While we’re viewing the two-part Walt Disney documentary on PBS I thought it might be fun to look back on a book project we were developing at Disney Publishing back in the early nineties. Clearly, our team of artists and writers were Disney geeks eager to explore the hot bed of creativity known as Walt Disney’s Hyperion studio located in the Silverlake district of Los Angeles. If you know anything about Disney history you’ll know that Walt’s studio was literally bursting with activity during the middle to late thirties. The “Young Maestro” had finally gotten traction, and his studio was on the rise. Talented people headed for Hollywood with hopes of meeting and maybe even working for Walt Disney. Mickey Mouse was a hit and the Silly symphonies were breaking new ground in animated entertainment. However, Disney was eager for a new challenge. A project that would test the limits of his own creativity and the versatility of his remarkable staff. A feature length retelling of Snow White and the Seven Dwarfs would test the expertise, artistic enterprise and physical endurance of the young studio.
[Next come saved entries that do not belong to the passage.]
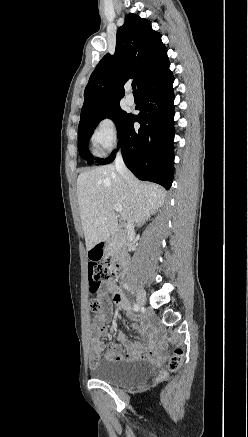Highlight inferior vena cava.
<instances>
[{
	"instance_id": "inferior-vena-cava-1",
	"label": "inferior vena cava",
	"mask_w": 248,
	"mask_h": 437,
	"mask_svg": "<svg viewBox=\"0 0 248 437\" xmlns=\"http://www.w3.org/2000/svg\"><path fill=\"white\" fill-rule=\"evenodd\" d=\"M115 168H116V171L118 172L119 176L121 177V179L128 186H130L131 173L129 172L126 165L124 164L121 152H118L116 155ZM131 214H132V217L127 221V224L130 227L133 226V212H131Z\"/></svg>"
}]
</instances>
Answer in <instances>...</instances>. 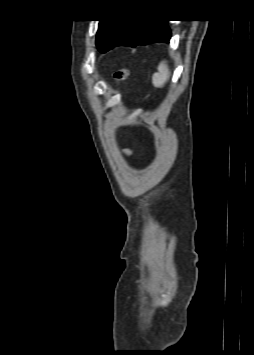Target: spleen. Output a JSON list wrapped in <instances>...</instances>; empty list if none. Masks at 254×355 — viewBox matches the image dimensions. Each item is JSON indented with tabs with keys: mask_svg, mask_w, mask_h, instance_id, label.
<instances>
[{
	"mask_svg": "<svg viewBox=\"0 0 254 355\" xmlns=\"http://www.w3.org/2000/svg\"><path fill=\"white\" fill-rule=\"evenodd\" d=\"M170 77V71L166 61H162L158 66V72L153 74L152 83L156 88L163 87Z\"/></svg>",
	"mask_w": 254,
	"mask_h": 355,
	"instance_id": "spleen-1",
	"label": "spleen"
}]
</instances>
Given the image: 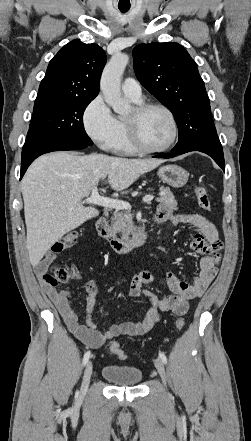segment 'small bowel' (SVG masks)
Returning <instances> with one entry per match:
<instances>
[{"label":"small bowel","mask_w":251,"mask_h":441,"mask_svg":"<svg viewBox=\"0 0 251 441\" xmlns=\"http://www.w3.org/2000/svg\"><path fill=\"white\" fill-rule=\"evenodd\" d=\"M155 221L157 223L170 221L173 225L186 224L192 227L196 233L191 241V247L203 256L200 260V271L191 283L179 279L171 271L162 277H157L153 272L145 270L132 277L128 288L129 296L136 298L143 294L149 301V308L141 321L114 324L107 331L101 332L94 321L98 293L95 281L87 282L85 287L86 293L83 299L86 307L83 319L78 317L72 307L71 295L68 291L58 290L55 285L41 283L43 292L55 304L69 330L86 346L98 349L107 340L117 336L144 335L159 321L161 312L170 311L178 316L184 315L188 311L189 301L201 297L215 278L221 243L215 226L207 218L199 214L174 215L167 207L160 206L155 214ZM54 257V254H48L35 265L38 276L47 271ZM70 270L75 277H79L75 265H72ZM154 281H158L167 290V294L162 298L152 290L142 291L144 285Z\"/></svg>","instance_id":"1"}]
</instances>
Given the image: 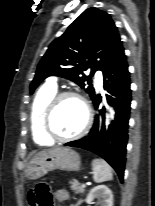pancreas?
<instances>
[{"instance_id": "1", "label": "pancreas", "mask_w": 155, "mask_h": 206, "mask_svg": "<svg viewBox=\"0 0 155 206\" xmlns=\"http://www.w3.org/2000/svg\"><path fill=\"white\" fill-rule=\"evenodd\" d=\"M69 184L71 185V189L75 192V194L84 193L85 189L82 188L78 181H70Z\"/></svg>"}]
</instances>
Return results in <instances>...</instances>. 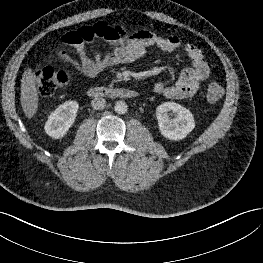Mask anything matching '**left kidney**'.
I'll use <instances>...</instances> for the list:
<instances>
[{
  "label": "left kidney",
  "instance_id": "obj_1",
  "mask_svg": "<svg viewBox=\"0 0 263 263\" xmlns=\"http://www.w3.org/2000/svg\"><path fill=\"white\" fill-rule=\"evenodd\" d=\"M170 111L175 114V118H170ZM156 116L161 134L173 141L185 138L195 127L193 114L174 102L160 104L156 109Z\"/></svg>",
  "mask_w": 263,
  "mask_h": 263
}]
</instances>
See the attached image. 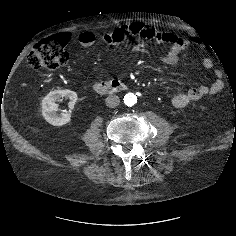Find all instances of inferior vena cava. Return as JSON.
<instances>
[{
    "label": "inferior vena cava",
    "instance_id": "obj_1",
    "mask_svg": "<svg viewBox=\"0 0 236 236\" xmlns=\"http://www.w3.org/2000/svg\"><path fill=\"white\" fill-rule=\"evenodd\" d=\"M105 102H106V106H108V107H110V108H114V107H116V106L119 105L120 99H119V97L116 96V95H109V96L106 98Z\"/></svg>",
    "mask_w": 236,
    "mask_h": 236
}]
</instances>
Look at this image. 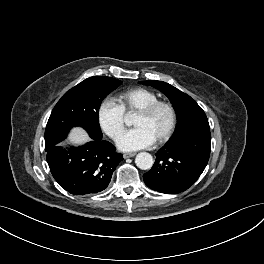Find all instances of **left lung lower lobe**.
<instances>
[{
	"label": "left lung lower lobe",
	"instance_id": "0a47b994",
	"mask_svg": "<svg viewBox=\"0 0 264 264\" xmlns=\"http://www.w3.org/2000/svg\"><path fill=\"white\" fill-rule=\"evenodd\" d=\"M210 132L168 141L156 154L150 171L143 175L152 190L177 194L191 187L204 171L210 156Z\"/></svg>",
	"mask_w": 264,
	"mask_h": 264
}]
</instances>
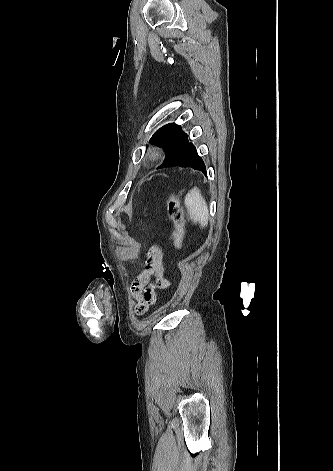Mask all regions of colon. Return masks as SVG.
<instances>
[{"label": "colon", "instance_id": "colon-1", "mask_svg": "<svg viewBox=\"0 0 333 471\" xmlns=\"http://www.w3.org/2000/svg\"><path fill=\"white\" fill-rule=\"evenodd\" d=\"M167 212L174 226L173 245L175 250L179 252L182 248L185 233V218L180 202L174 194H171L167 199Z\"/></svg>", "mask_w": 333, "mask_h": 471}]
</instances>
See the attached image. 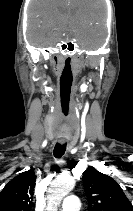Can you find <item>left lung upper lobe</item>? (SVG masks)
Masks as SVG:
<instances>
[{"label":"left lung upper lobe","instance_id":"left-lung-upper-lobe-1","mask_svg":"<svg viewBox=\"0 0 133 211\" xmlns=\"http://www.w3.org/2000/svg\"><path fill=\"white\" fill-rule=\"evenodd\" d=\"M88 211H133L119 184L110 176L89 167L83 173Z\"/></svg>","mask_w":133,"mask_h":211}]
</instances>
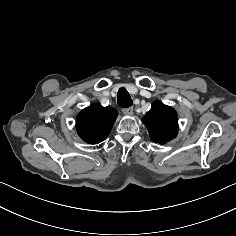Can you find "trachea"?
<instances>
[{"instance_id": "1", "label": "trachea", "mask_w": 236, "mask_h": 236, "mask_svg": "<svg viewBox=\"0 0 236 236\" xmlns=\"http://www.w3.org/2000/svg\"><path fill=\"white\" fill-rule=\"evenodd\" d=\"M117 103L122 108H128L133 104V101L125 88H120L117 94Z\"/></svg>"}]
</instances>
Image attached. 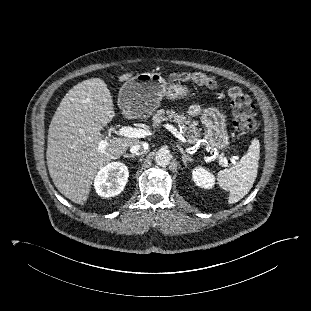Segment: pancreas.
I'll return each instance as SVG.
<instances>
[{
    "mask_svg": "<svg viewBox=\"0 0 311 311\" xmlns=\"http://www.w3.org/2000/svg\"><path fill=\"white\" fill-rule=\"evenodd\" d=\"M173 121L177 123L178 127L182 129L184 136H186L189 144L195 143L201 136L200 130L197 129V122L187 119L183 114H178L174 110H157L152 117L154 126H160L164 121Z\"/></svg>",
    "mask_w": 311,
    "mask_h": 311,
    "instance_id": "pancreas-1",
    "label": "pancreas"
}]
</instances>
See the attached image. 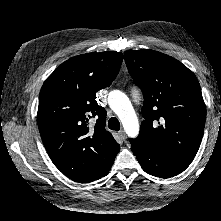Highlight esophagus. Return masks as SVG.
<instances>
[{
	"mask_svg": "<svg viewBox=\"0 0 221 221\" xmlns=\"http://www.w3.org/2000/svg\"><path fill=\"white\" fill-rule=\"evenodd\" d=\"M118 135L122 140H126V138H127V135L124 130L119 131Z\"/></svg>",
	"mask_w": 221,
	"mask_h": 221,
	"instance_id": "esophagus-1",
	"label": "esophagus"
}]
</instances>
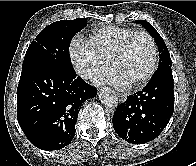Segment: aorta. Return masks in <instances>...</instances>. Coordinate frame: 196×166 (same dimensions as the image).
Returning a JSON list of instances; mask_svg holds the SVG:
<instances>
[{
  "mask_svg": "<svg viewBox=\"0 0 196 166\" xmlns=\"http://www.w3.org/2000/svg\"><path fill=\"white\" fill-rule=\"evenodd\" d=\"M99 98L107 108L115 109L118 105L117 95L110 88L101 90L99 93Z\"/></svg>",
  "mask_w": 196,
  "mask_h": 166,
  "instance_id": "762f6f07",
  "label": "aorta"
}]
</instances>
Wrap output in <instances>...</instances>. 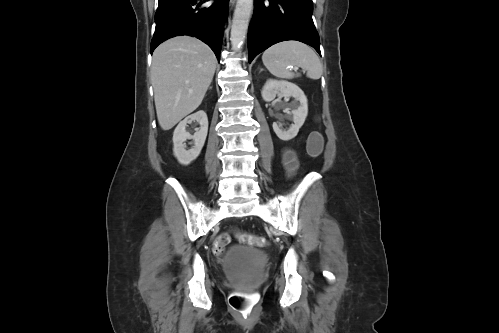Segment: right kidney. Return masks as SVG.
Instances as JSON below:
<instances>
[{"label": "right kidney", "mask_w": 499, "mask_h": 333, "mask_svg": "<svg viewBox=\"0 0 499 333\" xmlns=\"http://www.w3.org/2000/svg\"><path fill=\"white\" fill-rule=\"evenodd\" d=\"M193 121H197L200 124V128L194 135H191L186 131V127L187 124H191ZM207 132L208 118L206 113L202 110L189 115L178 124L173 133V153L180 164L189 165L199 156L204 146ZM187 139H192L194 141V146L189 150H186V144L184 143Z\"/></svg>", "instance_id": "1"}]
</instances>
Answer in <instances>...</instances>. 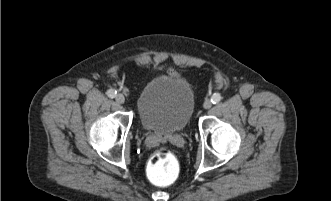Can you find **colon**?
Instances as JSON below:
<instances>
[{"label": "colon", "mask_w": 331, "mask_h": 201, "mask_svg": "<svg viewBox=\"0 0 331 201\" xmlns=\"http://www.w3.org/2000/svg\"><path fill=\"white\" fill-rule=\"evenodd\" d=\"M146 171L153 184L161 187L171 185L179 174L177 157L171 150L160 148L149 158Z\"/></svg>", "instance_id": "obj_1"}]
</instances>
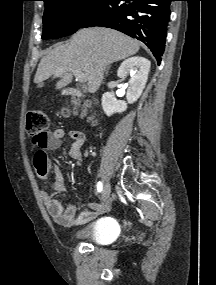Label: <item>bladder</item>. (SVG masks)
<instances>
[{"label":"bladder","instance_id":"bladder-1","mask_svg":"<svg viewBox=\"0 0 216 285\" xmlns=\"http://www.w3.org/2000/svg\"><path fill=\"white\" fill-rule=\"evenodd\" d=\"M117 235V226L109 218L100 219L94 223L76 229L72 238L77 241L104 245L111 242Z\"/></svg>","mask_w":216,"mask_h":285}]
</instances>
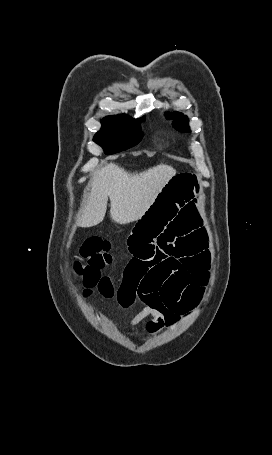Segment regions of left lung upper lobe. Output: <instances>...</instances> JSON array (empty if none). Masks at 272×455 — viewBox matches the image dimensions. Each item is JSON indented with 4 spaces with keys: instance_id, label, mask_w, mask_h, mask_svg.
<instances>
[{
    "instance_id": "obj_1",
    "label": "left lung upper lobe",
    "mask_w": 272,
    "mask_h": 455,
    "mask_svg": "<svg viewBox=\"0 0 272 455\" xmlns=\"http://www.w3.org/2000/svg\"><path fill=\"white\" fill-rule=\"evenodd\" d=\"M166 118L175 119L173 125L177 130L181 132H190L188 118L187 116H184L182 113L179 112L167 113Z\"/></svg>"
}]
</instances>
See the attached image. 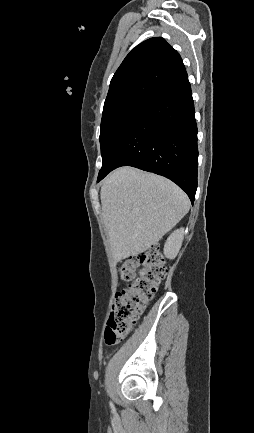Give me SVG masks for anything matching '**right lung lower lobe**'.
<instances>
[{
	"mask_svg": "<svg viewBox=\"0 0 254 433\" xmlns=\"http://www.w3.org/2000/svg\"><path fill=\"white\" fill-rule=\"evenodd\" d=\"M197 125L186 71L162 86L117 138L98 182L120 166L169 178L193 204L197 189Z\"/></svg>",
	"mask_w": 254,
	"mask_h": 433,
	"instance_id": "1",
	"label": "right lung lower lobe"
}]
</instances>
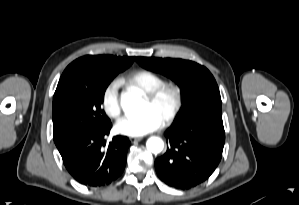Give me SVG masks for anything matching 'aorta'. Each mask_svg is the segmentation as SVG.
<instances>
[{"label":"aorta","instance_id":"762f6f07","mask_svg":"<svg viewBox=\"0 0 299 205\" xmlns=\"http://www.w3.org/2000/svg\"><path fill=\"white\" fill-rule=\"evenodd\" d=\"M142 99L137 92L128 91L121 96V107L127 114L136 115L140 111ZM147 149L154 153H160L164 148V142L159 137H150L146 142Z\"/></svg>","mask_w":299,"mask_h":205}]
</instances>
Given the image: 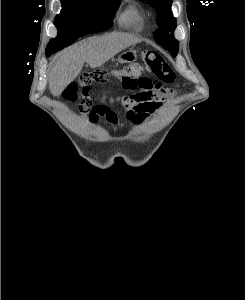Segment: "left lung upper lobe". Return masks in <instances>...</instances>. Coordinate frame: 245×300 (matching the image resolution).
Returning <instances> with one entry per match:
<instances>
[{"mask_svg": "<svg viewBox=\"0 0 245 300\" xmlns=\"http://www.w3.org/2000/svg\"><path fill=\"white\" fill-rule=\"evenodd\" d=\"M147 1L157 12V25L159 29L154 32L155 40L164 48L176 55L179 42L174 37L176 18L171 12L172 0H142Z\"/></svg>", "mask_w": 245, "mask_h": 300, "instance_id": "left-lung-upper-lobe-1", "label": "left lung upper lobe"}]
</instances>
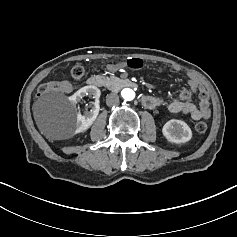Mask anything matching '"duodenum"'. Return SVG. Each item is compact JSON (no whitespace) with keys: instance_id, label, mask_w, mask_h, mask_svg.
Wrapping results in <instances>:
<instances>
[{"instance_id":"duodenum-1","label":"duodenum","mask_w":237,"mask_h":237,"mask_svg":"<svg viewBox=\"0 0 237 237\" xmlns=\"http://www.w3.org/2000/svg\"><path fill=\"white\" fill-rule=\"evenodd\" d=\"M87 83L89 86L92 87H103L104 85H106L107 80L102 76L94 75L88 79ZM118 83L119 85L124 87H131V88L136 87V83L130 79H122Z\"/></svg>"}]
</instances>
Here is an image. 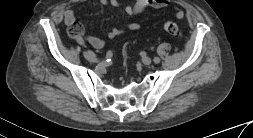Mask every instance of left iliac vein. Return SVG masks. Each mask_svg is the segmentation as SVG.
I'll use <instances>...</instances> for the list:
<instances>
[{
  "mask_svg": "<svg viewBox=\"0 0 253 138\" xmlns=\"http://www.w3.org/2000/svg\"><path fill=\"white\" fill-rule=\"evenodd\" d=\"M142 63L145 64V65H150L152 60L151 58L147 57V56H143L142 59H141Z\"/></svg>",
  "mask_w": 253,
  "mask_h": 138,
  "instance_id": "4c4485c4",
  "label": "left iliac vein"
}]
</instances>
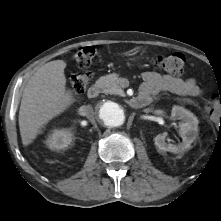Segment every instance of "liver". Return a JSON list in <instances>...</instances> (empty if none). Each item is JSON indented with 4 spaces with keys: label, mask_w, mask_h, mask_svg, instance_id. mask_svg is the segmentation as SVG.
Returning a JSON list of instances; mask_svg holds the SVG:
<instances>
[{
    "label": "liver",
    "mask_w": 221,
    "mask_h": 221,
    "mask_svg": "<svg viewBox=\"0 0 221 221\" xmlns=\"http://www.w3.org/2000/svg\"><path fill=\"white\" fill-rule=\"evenodd\" d=\"M63 60H54L40 67L24 88L19 110V129L24 146L40 133L43 125L68 109L74 102L66 90Z\"/></svg>",
    "instance_id": "1"
}]
</instances>
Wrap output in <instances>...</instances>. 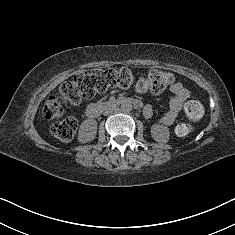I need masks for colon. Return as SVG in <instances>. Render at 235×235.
Returning <instances> with one entry per match:
<instances>
[{"label": "colon", "instance_id": "1", "mask_svg": "<svg viewBox=\"0 0 235 235\" xmlns=\"http://www.w3.org/2000/svg\"><path fill=\"white\" fill-rule=\"evenodd\" d=\"M133 82V74L125 68L81 72L72 80L61 85L59 95L48 97L44 104L43 114L47 119H59L64 113L63 101L72 105H79L83 100L90 99L108 89L128 88ZM173 82L172 73L153 69L147 75L138 78L136 88L140 92L161 93ZM184 111L189 120L197 121L202 116L203 108L196 99H188L185 102ZM76 130L77 122L72 117H66L55 122L51 128L52 134L64 142L71 141ZM189 131L190 126L184 123L176 128L179 135H185Z\"/></svg>", "mask_w": 235, "mask_h": 235}]
</instances>
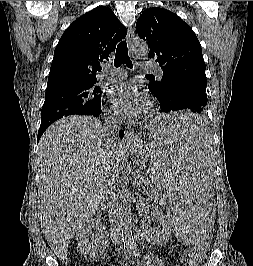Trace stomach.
Masks as SVG:
<instances>
[{"mask_svg": "<svg viewBox=\"0 0 253 266\" xmlns=\"http://www.w3.org/2000/svg\"><path fill=\"white\" fill-rule=\"evenodd\" d=\"M151 141L149 143H143L142 141H137L129 146L130 151L135 153L141 159L153 160L152 150L153 146L157 145V136L150 135Z\"/></svg>", "mask_w": 253, "mask_h": 266, "instance_id": "0dacf381", "label": "stomach"}]
</instances>
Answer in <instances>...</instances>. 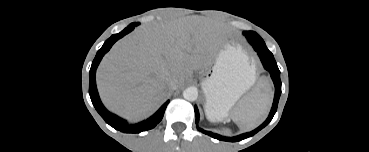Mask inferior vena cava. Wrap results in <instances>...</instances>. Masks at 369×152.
<instances>
[{
  "label": "inferior vena cava",
  "mask_w": 369,
  "mask_h": 152,
  "mask_svg": "<svg viewBox=\"0 0 369 152\" xmlns=\"http://www.w3.org/2000/svg\"><path fill=\"white\" fill-rule=\"evenodd\" d=\"M167 84L170 88H174V81L171 78L167 79Z\"/></svg>",
  "instance_id": "1"
}]
</instances>
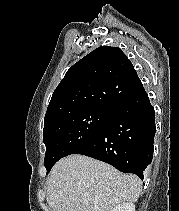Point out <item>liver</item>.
I'll return each instance as SVG.
<instances>
[{"label":"liver","instance_id":"6515ba94","mask_svg":"<svg viewBox=\"0 0 179 211\" xmlns=\"http://www.w3.org/2000/svg\"><path fill=\"white\" fill-rule=\"evenodd\" d=\"M47 203L53 211H111L138 200L142 182L111 165L84 156L59 160L47 179Z\"/></svg>","mask_w":179,"mask_h":211}]
</instances>
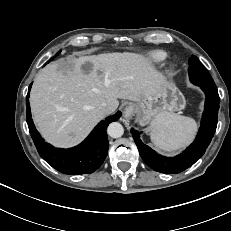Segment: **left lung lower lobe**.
I'll use <instances>...</instances> for the list:
<instances>
[{"mask_svg":"<svg viewBox=\"0 0 231 231\" xmlns=\"http://www.w3.org/2000/svg\"><path fill=\"white\" fill-rule=\"evenodd\" d=\"M198 86L206 95L201 127L194 142L178 156L165 157L158 154L142 143L140 132L131 129L133 139L143 161L153 170L166 174L180 173L200 159L210 144L217 127L220 98L216 87Z\"/></svg>","mask_w":231,"mask_h":231,"instance_id":"left-lung-lower-lobe-1","label":"left lung lower lobe"}]
</instances>
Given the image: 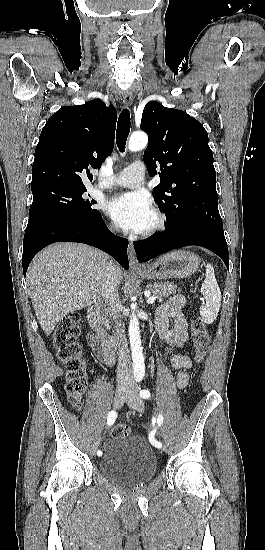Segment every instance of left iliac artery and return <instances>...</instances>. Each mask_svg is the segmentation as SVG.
<instances>
[{
    "label": "left iliac artery",
    "mask_w": 265,
    "mask_h": 550,
    "mask_svg": "<svg viewBox=\"0 0 265 550\" xmlns=\"http://www.w3.org/2000/svg\"><path fill=\"white\" fill-rule=\"evenodd\" d=\"M140 396L143 398V399H148L150 397V392L149 390H141L140 391ZM157 423H158V426H161V424L163 423V416L161 414L158 415V418H157ZM155 432L156 430L152 431L150 434H149V441L150 443L157 447V448H161L162 447V444L160 442H158L154 435H155Z\"/></svg>",
    "instance_id": "left-iliac-artery-1"
}]
</instances>
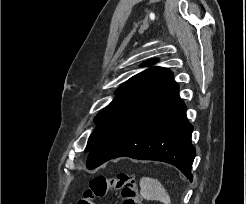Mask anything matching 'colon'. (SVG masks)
Here are the masks:
<instances>
[{
  "instance_id": "obj_1",
  "label": "colon",
  "mask_w": 246,
  "mask_h": 204,
  "mask_svg": "<svg viewBox=\"0 0 246 204\" xmlns=\"http://www.w3.org/2000/svg\"><path fill=\"white\" fill-rule=\"evenodd\" d=\"M110 190L120 194L122 204H141L137 182L128 174H120L112 178L97 176L91 179L77 204H95L96 198L104 197Z\"/></svg>"
}]
</instances>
Naturally, this was a story we thought was worth the investment. After all, this was the beginning of what would one day become a media powerhouse creating books, movies, television, and innovative digital activities. Walt Disney’s parks and recreation teams would also reinvent the theme park and other immersive entertainments. However, the seeds were planted at Hyperion. This was the beginning of an entertainment giant that could easily dwarf Monstro himself. Actually, Walt Disney compared his Imagineering unit to the Hyperion studio. “It was an incredible time,” said Walt. “There was something new happening every day and I loved every minute of it!” Hardly the words of a dark and tortured soul, it was clear that Walt Disney was having the time of his life. The sketches below show some of our ideas for the book. You’ll notice we even mocked up a cover with Walt Disney at the drawing table. The Walt photo is surrounded by sketches and scripts showing the projects in development at the time. I’ve spoken with artists who were actually employed at the Hyperion studio over in Silverlake and they said they were also having a ball. Often described as a dark, conflicted soul eager for acceptance, is hardly the image we have of young Walt. The studio was in the midst of a creative explosion when social and world events impacted the young studios’ creative momentum. Had there not been a world war and a terrible labor action, the Walt Disney Studio could have reached incredible heights and this was a story we wanted to tell.
Tonight, we’ll continue with part two of the PBS American Experience and the life and career of Walt Disney. We’ll move forward to another decade and the time I began my career in Walt’s magic factory. I’m optimistic and hoping for a better two hour program than last evenings offering.